What to do: Every line with the string "diverse" in it belongs in your answer, so copy them all from the data.

___ Input material ___

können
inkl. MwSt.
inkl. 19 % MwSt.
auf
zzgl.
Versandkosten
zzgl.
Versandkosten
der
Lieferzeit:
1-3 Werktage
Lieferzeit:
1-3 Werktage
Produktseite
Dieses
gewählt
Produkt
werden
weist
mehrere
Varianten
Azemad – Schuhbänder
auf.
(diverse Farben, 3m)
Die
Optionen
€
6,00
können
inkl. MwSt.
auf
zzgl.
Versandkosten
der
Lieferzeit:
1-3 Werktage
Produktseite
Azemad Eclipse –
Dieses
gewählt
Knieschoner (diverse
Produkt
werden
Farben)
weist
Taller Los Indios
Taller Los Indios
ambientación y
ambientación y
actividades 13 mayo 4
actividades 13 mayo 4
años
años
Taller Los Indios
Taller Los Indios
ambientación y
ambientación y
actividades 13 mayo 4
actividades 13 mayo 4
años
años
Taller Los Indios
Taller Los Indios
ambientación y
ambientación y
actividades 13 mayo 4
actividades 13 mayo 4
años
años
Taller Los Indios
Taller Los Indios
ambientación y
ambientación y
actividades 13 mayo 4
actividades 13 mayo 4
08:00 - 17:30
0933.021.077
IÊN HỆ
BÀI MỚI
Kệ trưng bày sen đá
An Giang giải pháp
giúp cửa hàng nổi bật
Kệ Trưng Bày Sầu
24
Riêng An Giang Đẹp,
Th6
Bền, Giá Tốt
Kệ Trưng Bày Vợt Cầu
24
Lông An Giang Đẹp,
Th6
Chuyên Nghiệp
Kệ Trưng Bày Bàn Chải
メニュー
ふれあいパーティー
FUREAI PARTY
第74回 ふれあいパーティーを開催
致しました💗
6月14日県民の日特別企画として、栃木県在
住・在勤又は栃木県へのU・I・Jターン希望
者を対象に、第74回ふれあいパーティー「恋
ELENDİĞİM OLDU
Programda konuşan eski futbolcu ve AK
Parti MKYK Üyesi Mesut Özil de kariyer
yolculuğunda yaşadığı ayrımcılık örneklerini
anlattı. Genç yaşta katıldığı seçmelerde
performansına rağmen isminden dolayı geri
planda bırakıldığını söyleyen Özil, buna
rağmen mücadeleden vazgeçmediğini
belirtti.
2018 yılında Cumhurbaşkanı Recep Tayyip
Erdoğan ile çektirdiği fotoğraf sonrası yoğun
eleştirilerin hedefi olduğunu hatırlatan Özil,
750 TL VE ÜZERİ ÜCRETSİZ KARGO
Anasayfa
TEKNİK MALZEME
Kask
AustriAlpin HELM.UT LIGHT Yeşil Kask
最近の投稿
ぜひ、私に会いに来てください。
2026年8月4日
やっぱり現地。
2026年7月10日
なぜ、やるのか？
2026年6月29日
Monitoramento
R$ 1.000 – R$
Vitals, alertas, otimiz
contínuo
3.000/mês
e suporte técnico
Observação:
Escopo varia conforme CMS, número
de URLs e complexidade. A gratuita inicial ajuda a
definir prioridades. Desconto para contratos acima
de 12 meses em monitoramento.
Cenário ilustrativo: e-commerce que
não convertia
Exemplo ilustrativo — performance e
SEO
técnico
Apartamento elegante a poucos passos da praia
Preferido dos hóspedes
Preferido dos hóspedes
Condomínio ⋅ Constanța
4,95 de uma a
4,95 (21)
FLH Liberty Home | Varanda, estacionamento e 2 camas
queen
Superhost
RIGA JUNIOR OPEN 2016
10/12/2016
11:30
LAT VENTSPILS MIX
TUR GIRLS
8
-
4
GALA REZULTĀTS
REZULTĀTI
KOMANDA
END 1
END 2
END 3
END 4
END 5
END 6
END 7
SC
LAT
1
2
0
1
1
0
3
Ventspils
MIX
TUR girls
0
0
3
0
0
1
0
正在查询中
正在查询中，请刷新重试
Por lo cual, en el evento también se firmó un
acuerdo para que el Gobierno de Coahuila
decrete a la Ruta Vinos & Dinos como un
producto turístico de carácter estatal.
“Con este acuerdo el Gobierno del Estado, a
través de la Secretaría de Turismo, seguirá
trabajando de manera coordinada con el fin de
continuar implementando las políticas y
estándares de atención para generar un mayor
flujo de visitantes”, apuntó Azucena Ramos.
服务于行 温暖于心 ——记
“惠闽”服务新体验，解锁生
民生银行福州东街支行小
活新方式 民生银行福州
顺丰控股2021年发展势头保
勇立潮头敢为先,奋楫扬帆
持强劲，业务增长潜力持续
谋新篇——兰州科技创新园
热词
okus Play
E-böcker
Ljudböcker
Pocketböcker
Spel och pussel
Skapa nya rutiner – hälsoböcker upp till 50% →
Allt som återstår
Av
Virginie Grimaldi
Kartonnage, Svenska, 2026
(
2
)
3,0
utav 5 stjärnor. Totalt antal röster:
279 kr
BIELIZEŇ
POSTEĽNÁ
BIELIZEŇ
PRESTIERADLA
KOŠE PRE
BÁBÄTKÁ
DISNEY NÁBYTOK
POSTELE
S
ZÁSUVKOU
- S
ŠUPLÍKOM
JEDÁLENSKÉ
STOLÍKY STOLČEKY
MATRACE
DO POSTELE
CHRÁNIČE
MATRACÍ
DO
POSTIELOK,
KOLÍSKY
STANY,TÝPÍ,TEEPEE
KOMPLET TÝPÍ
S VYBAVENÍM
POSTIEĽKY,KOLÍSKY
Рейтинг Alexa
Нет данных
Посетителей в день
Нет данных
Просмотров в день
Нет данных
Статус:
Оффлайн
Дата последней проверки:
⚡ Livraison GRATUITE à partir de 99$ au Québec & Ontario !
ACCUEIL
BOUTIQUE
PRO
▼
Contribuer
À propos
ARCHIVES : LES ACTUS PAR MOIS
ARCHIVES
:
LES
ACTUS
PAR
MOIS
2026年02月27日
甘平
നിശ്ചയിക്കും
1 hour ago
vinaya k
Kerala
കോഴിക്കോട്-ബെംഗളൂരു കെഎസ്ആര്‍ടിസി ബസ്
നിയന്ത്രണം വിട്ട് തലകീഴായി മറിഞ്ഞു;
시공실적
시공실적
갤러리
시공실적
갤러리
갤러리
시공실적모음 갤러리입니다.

___

Exercise answer:
(diverse Farben, 3m)
Knieschoner (diverse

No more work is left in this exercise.